■ Task objective
Your response should consist solely of the lines from the one containing "life for the" through the final line of the entries, repeated exactly.

■ Extracted data entries
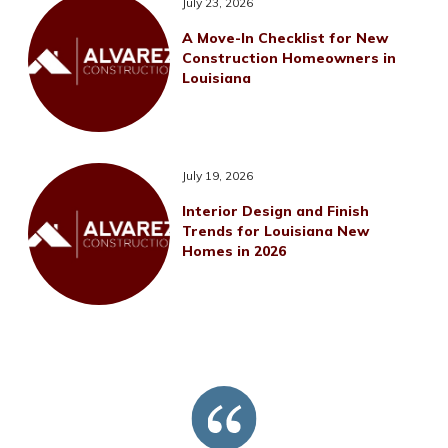
July 23, 2026
A Move-In Checklist for New
Construction Homeowners in
Louisiana
July 19, 2026
Interior Design and Finish
Trends for Louisiana New
Homes in 2026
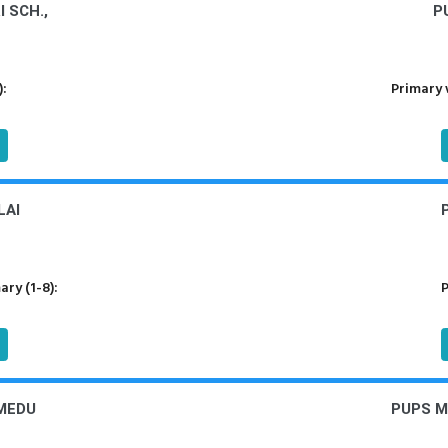
 SCH.,
P
):
Primary 
LAI
ry (1-8):
P
MEDU
PUPS 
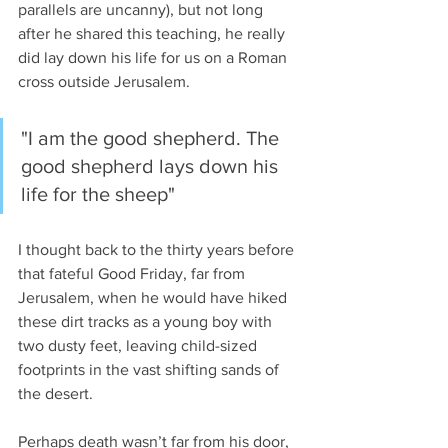
parallels are uncanny), but not long 
after he shared this teaching, he really 
did lay down his life for us on a Roman 
cross outside Jerusalem.
"I am the good shepherd. The 
good shepherd lays down his 
life for the sheep"
I thought back to the thirty years before 
that fateful Good Friday, far from 
Jerusalem, when he would have hiked 
these dirt tracks as a young boy with 
two dusty feet, leaving child-sized 
footprints in the vast shifting sands of 
the desert.
Perhaps death wasn’t far from his door,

■ Solved exercise
life for the sheep"
I thought back to the thirty years before 
that fateful Good Friday, far from 
Jerusalem, when he would have hiked 
these dirt tracks as a young boy with 
two dusty feet, leaving child-sized 
footprints in the vast shifting sands of 
the desert.
Perhaps death wasn’t far from his door,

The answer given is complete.